8. Device according to one of claims 1 to 7, characterized in that the support device (148) is supported directly on the support (Z ₁ ) via a roller (158).

9. Device according to claims 7 and 8, characterized in that the gimbal suspension device (136) is articulated on one side (152) with a bracket (130) attached to the bracket (134) and at the opposite end a feed device (146) which interacts with the free end of a rocker arm (150) which is also articulated on the bearing block (134), the latter between the articulation points len (152, 154) carries the roller (158) of the support device (148), which is supported on the support (Z ₁ ).

10. The device according to one of claims 1 to 9, characterized in that the bearing block (28, 134) has the feed device (62, 146) for closing and / or adjusting the contact disk (30, 140) to the cylinder surface to be ground (Z ₂ ).

11. The device according to claim 10, characterized in that the axis of the contact disc (30) is attached to a carriage (66) of the feed device (62), the carriage (66) in a carriage guide (68) on the bearing block (28) by means of a drivable adjusting spindle is guided.

12. Device according to one of claims 1 to 8, characterized in that the support device (38) with the base (Z ₁ , Z ₂ , Z ₃ ) has connectable base devices (40) which carry the common guide ruler (42) which contains a guide rail (44) with a rail head (104) which is preferably circular in cross section, on which a guide chute (46) can be moved, which is connected to the bearing block (28) of the contact disk (30) in an adjustable-length manner, preferably via a spacer (48) is.

13. Device according to claim 12, characterized in that the base device (40) has a base plate (84) which can be connected to the base (Z ₁ , Z ₂ , Z ₃ ) via switchable magnetic feet (86) and on which a height adjustment device (90 ) a support plate (92) for receiving the guide rail (42) is arranged.

14. The device according to claim 13, characterized in that the height adjustment device (90) has a wedge (94) connected to a drive device (96, 98), which has an inclined surface (100) on the base plate (84) and / or carrier plate ( 92) cooperates, a measuring device (102) connected to the wedge (94), preferably a dial gauge, being used to determine the change in position of the wedge (94) and thus the change in position of the carrier plate (92).
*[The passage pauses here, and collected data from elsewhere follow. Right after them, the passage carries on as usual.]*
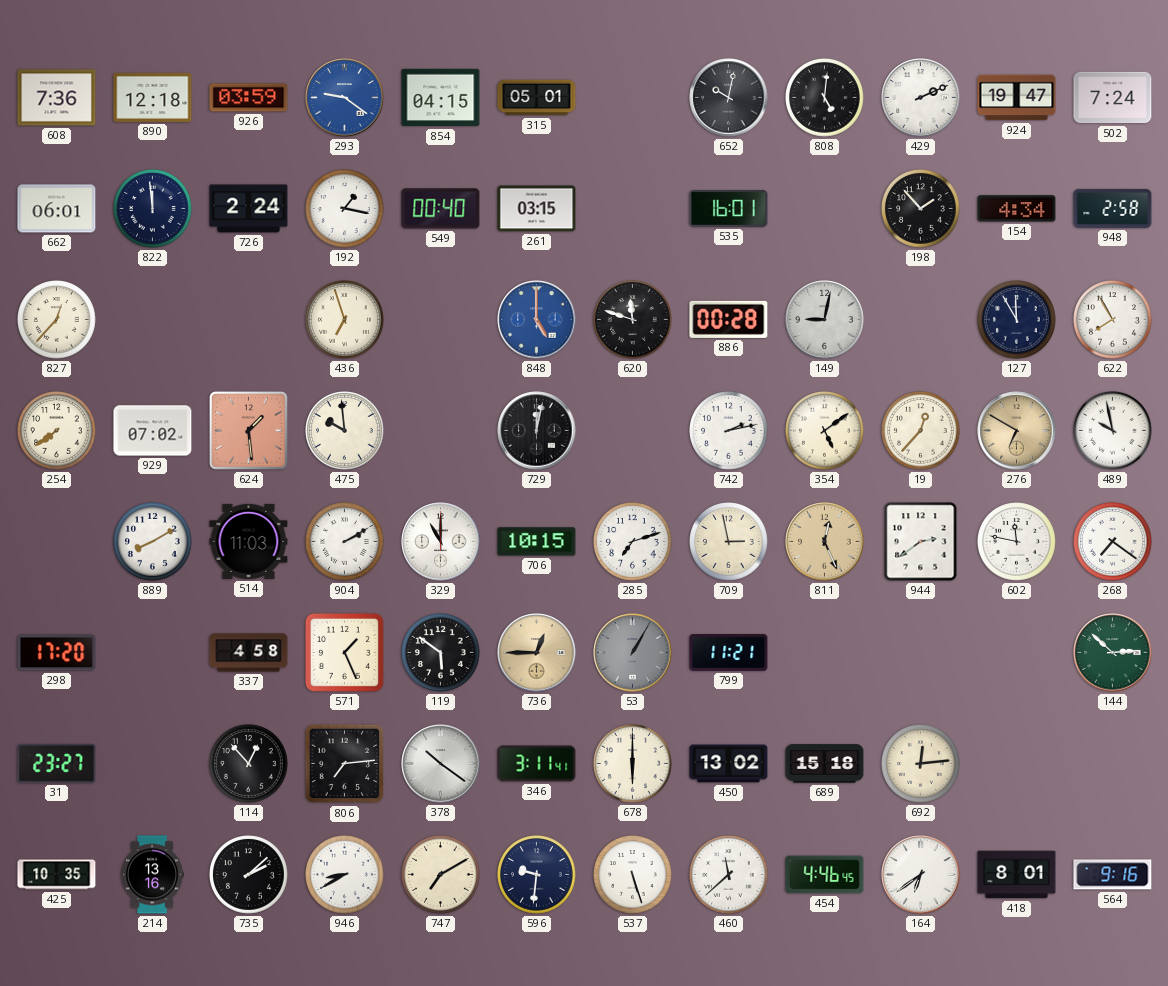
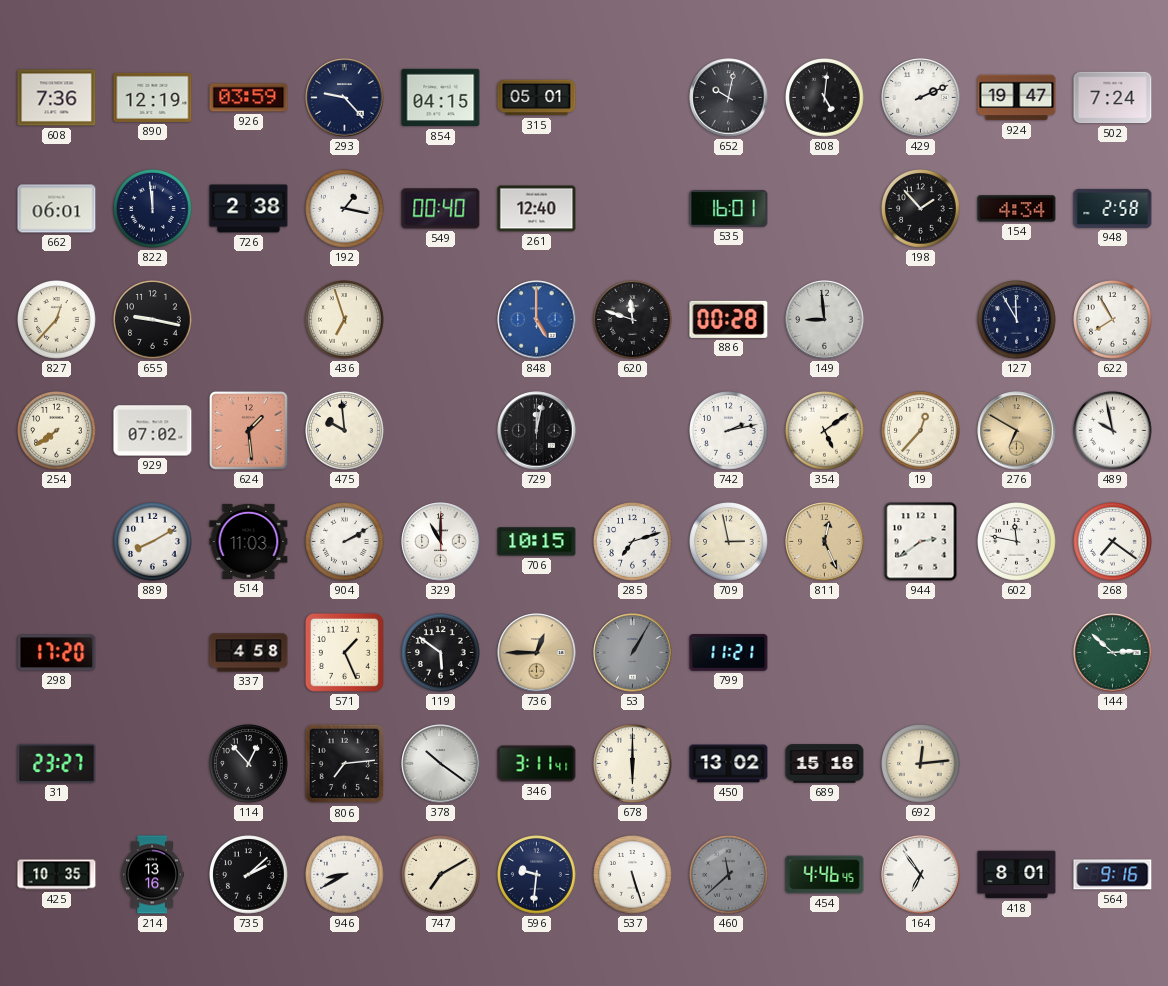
890: 12:18 -> 12:19
293: 9:21 -> 9:23
293 dial: blue -> navy
726: 2:24 -> 2:38
261: 03:15 -> 12:40
655: none -> 9:17
149: 9:02 -> 8:59
460 dial: white -> grey
164: 6:39 -> 6:54
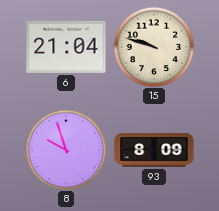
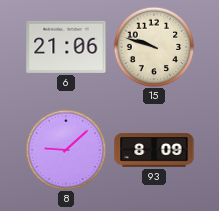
6: 21:04 -> 21:06
8: 9:57 -> 9:08
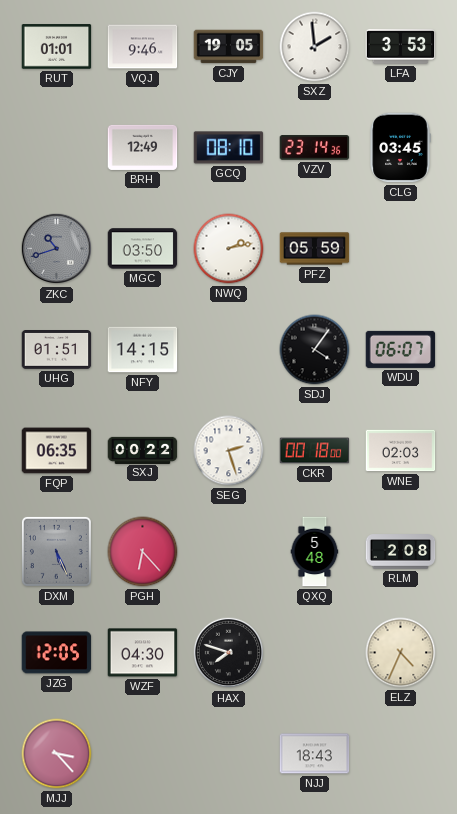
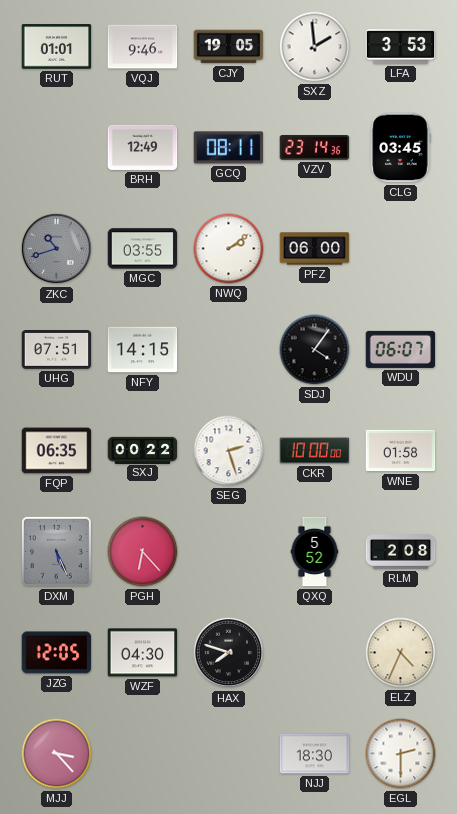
GCQ: 08:10 -> 08:11
MGC: 03:50 -> 03:55
NWQ: 2:13 -> 2:09
PFZ: 05:59 -> 06:00
UHG: 01:51 -> 07:51
CKR: 00:18 -> 10:00
WNE: 02:03 -> 01:58
QXQ: 5:48 -> 5:52
NJJ: 18:43 -> 18:30
EGL: none -> 2:30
15. Device according to one of claims 12 to 14, characterized in that it contains means (108, 108 ₁ , 108 ₂ , 110) for straightening the guide rail (42), which preferably two arranged parallel to and on both sides of the guide rail (44) Have steel wires (108 ₁ , 108 ₂ ), which are clamped at the ends of the guide rail (42) at fixed points (114, 116) and can be scanned by sensors (110) arranged on the guide chute (46).
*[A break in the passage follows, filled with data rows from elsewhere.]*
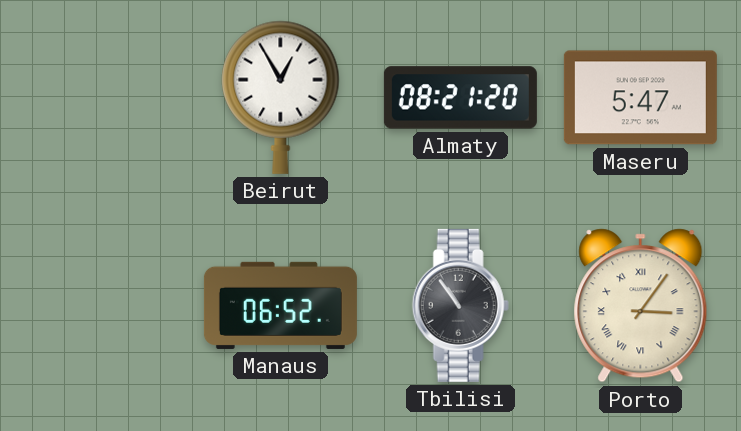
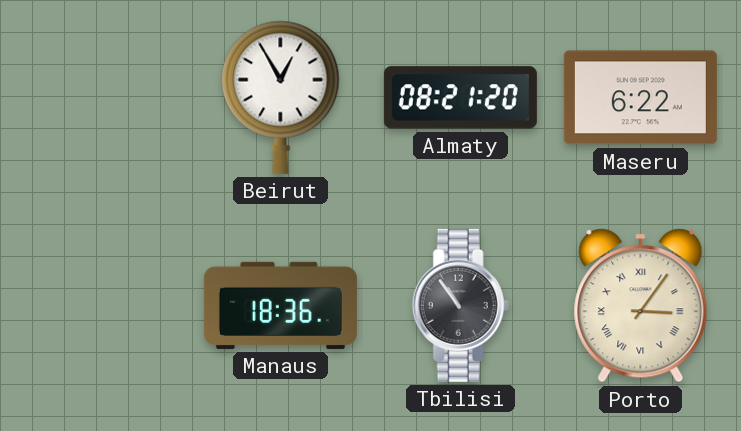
Maseru: 5:47 -> 6:22
Manaus: 06:52 -> 18:36
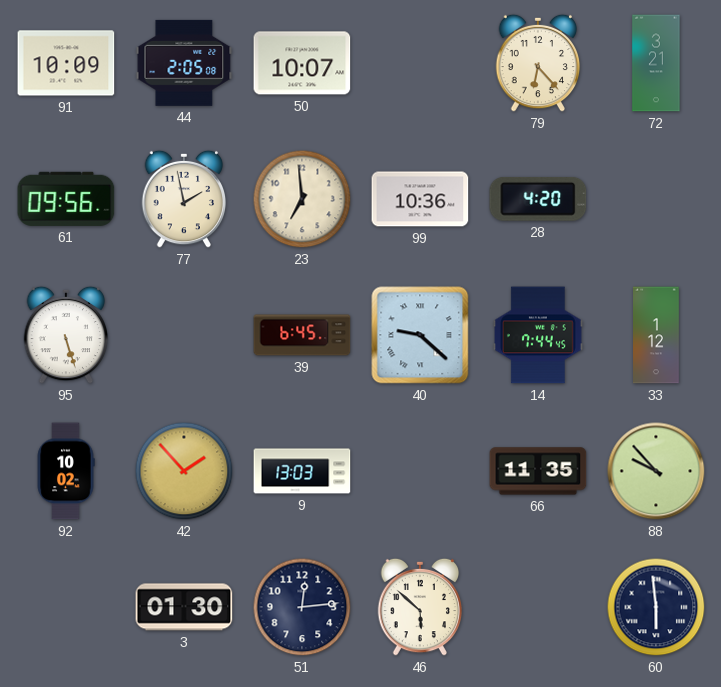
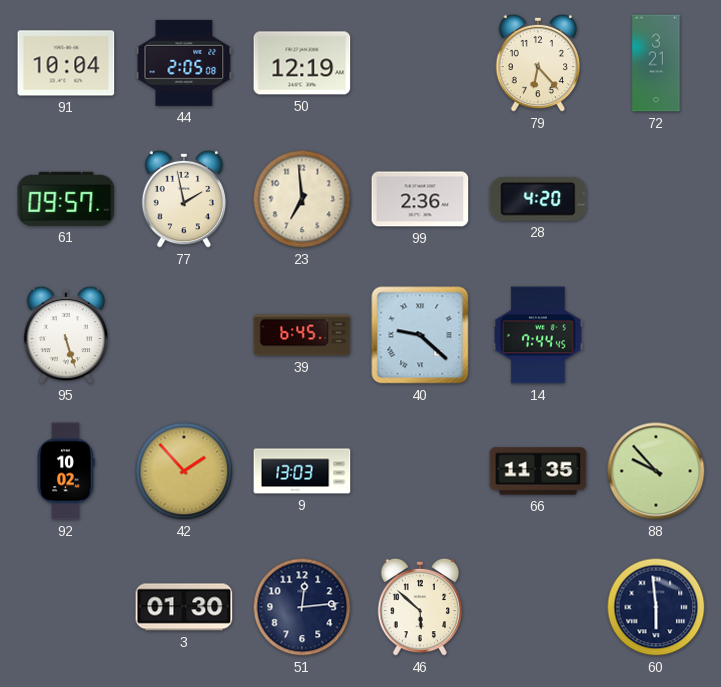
91: 10:09 -> 10:04
50: 10:07 -> 12:19
61: 09:56 -> 09:57
99: 10:36 -> 2:36
33: 1:12 -> none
16. The apparatus according to claim 15, characterized in that the steel wires (108 ₁ , 108 ₂ ) are formed by sections of a single steel wire (108), the ends (112 ₂ , 112 ₂ ) on a first holder (114) on a first End of the guide rail (42) are fastened and are guided on a second holder (116) at the second end of the guide rail (42) via deflection rollers (108 ₁ , 108 ₂ , 108 ₃ , 108 ₄ ), with a tensioning device (124) for Tensioning the steel wire (108) and preferably a measuring device (122) for measuring the tension of the steel wire (108) are present.

17. Device according to one of claims 12 to 16, characterized in that on the guide carriage (46) on both sides of the guide rail (44) measuring sensors (106) are arranged which cooperate with the guide ruler (42).
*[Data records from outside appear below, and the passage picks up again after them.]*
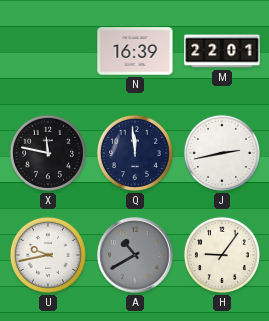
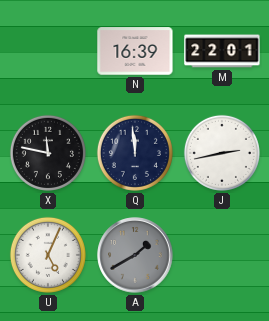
U: 9:43 -> 5:04
A: 10:40 -> 1:40
H: 9:06 -> none
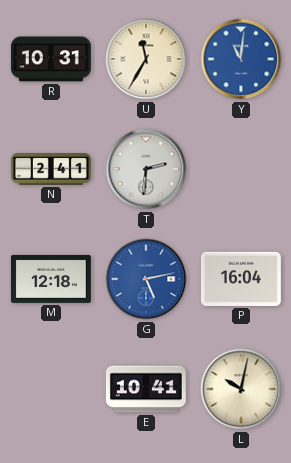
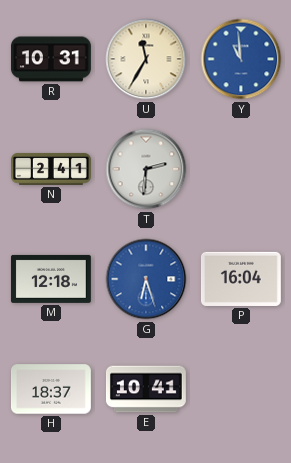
Y: 11:01 -> 10:59
G: 5:13 -> 6:27
H: none -> 18:37
L: 10:02 -> none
18. Device according to one of claims 1 to 16, characterized in that sensors (82) which cooperate with the cylinder surface to be ground are arranged transversely to and on both sides of the axis of the contact disk (30).

19. The apparatus according to claim 2, characterized in that the belt grinder (24, 128) has a drive motor (35) which is arranged in the central body (4) of the frame (2).